Performance Characteristics

  • KubeElasti: Higher throughput in serve mode due to direct routing bypass
  • KEDA HTTP Add-on: Consistent throughput with always-on proxy, but potential bottleneck under high load

Operational Considerations

KubeElasti

Advantages: - Intelligent mode switching reduces proxy overhead during normal operations - Built-in Prometheus integration with flexible query-based triggers - Simpler architecture with fewer moving components - Lower resource footprint when scaled up (serve mode)
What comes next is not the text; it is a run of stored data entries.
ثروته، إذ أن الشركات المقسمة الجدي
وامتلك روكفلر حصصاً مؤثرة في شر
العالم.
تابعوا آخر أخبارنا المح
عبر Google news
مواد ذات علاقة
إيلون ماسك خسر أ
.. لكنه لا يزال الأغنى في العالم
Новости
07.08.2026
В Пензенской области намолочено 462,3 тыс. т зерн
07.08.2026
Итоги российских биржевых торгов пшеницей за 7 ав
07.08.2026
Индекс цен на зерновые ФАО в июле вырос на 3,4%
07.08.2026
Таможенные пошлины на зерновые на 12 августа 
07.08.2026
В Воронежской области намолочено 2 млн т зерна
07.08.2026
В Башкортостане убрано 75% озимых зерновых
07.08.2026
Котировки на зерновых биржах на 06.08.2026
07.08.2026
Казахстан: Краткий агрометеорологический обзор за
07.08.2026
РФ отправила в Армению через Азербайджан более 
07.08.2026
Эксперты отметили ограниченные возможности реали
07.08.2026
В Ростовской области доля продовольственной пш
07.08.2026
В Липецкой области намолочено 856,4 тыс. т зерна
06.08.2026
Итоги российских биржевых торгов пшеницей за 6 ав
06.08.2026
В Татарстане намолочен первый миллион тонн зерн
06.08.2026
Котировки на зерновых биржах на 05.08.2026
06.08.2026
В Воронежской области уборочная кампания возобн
Limitations: - Requires Prometheus for advanced scaling capabilities - Newer project with smaller ecosystem and community - Limited scaler types compared to KEDA - Less enterprise adoption

KEDA HTTP Add-on

Advantages: - Mature ecosystem with extensive scaler support (70+ built-in scalers) - Standard HPA integration with Kubernetes-native patterns - Multiple trigger types beyond HTTP (databases, queues, etc.)
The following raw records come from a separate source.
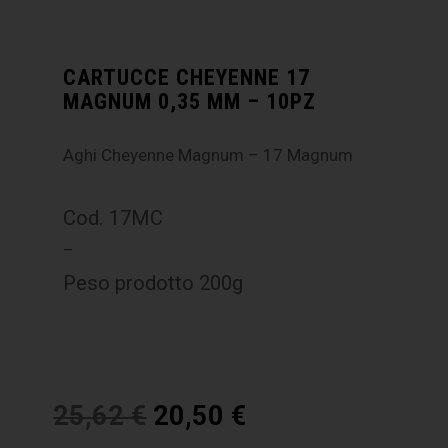
CARTUCCE CHEYENNE 17
MAGNUM 0,35 MM – 10PZ
Aghi Cheyenne Magnum – 17 Magnum
Cod. 17MC
–
Peso prodotto 200g
25,62
€
20,50
€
Limitations: - Always-on proxy overhead even when not scaling - More complex multi-component architecture (operator + interceptor + scaler) - Beta stage with potential production limitations - Limited customization of scaling algorithms

Technical Trade-offs Summary

ConsiderationKubeElastiKEDA HTTP Add-on
Architectural ComplexityLowerHigher
Performance (Scaled Up)Better (no proxy)Good (always-on proxy)
Performance (Scale-from-zero)Good (queued requests)Good (queued requests)
Ecosystem MaturityBetaBeta
Operational OverheadLowerHigher
FlexibilityHigh (custom triggers)Very High (70+ scalers)
Resource EfficiencyHigher (proxy switching)Lower (always-on proxy)

Use Case Recommendations

Choose KubeElasti When

  • Performance optimization is critical (serve mode benefits are significant)
  • Prometheus-centric monitoring stack already in place
  • Simplified operational model preferred with fewer components
  • Direct routing benefits outweigh always-on proxy patterns
  • Resource efficiency during scaled-up state is important

Choose KEDA HTTP Add-on When

  • Multi-trigger scaling requirements (HTTP + queue + database triggers)
  • Enterprise support and ecosystem maturity needed
  • Existing KEDA infrastructure already deployed
  • Beta limitations acceptable for your use case
  • Consistent proxy behavior preferred over mode switching

Conclusion

Both KubeElasti and KEDA HTTP Add-on solve the scale-to-zero challenge for HTTP workloads but with fundamentally different architectural approaches. KubeElasti's dual-mode architecture offers performance benefits when scaled up. KEDA HTTP Add-on provides proven patterns with extensive ecosystem support but maintains always-on proxy overhead.

The choice between them should be based on your specific requirements for performance, operational complexity, ecosystem maturity, and long-term architectural goals.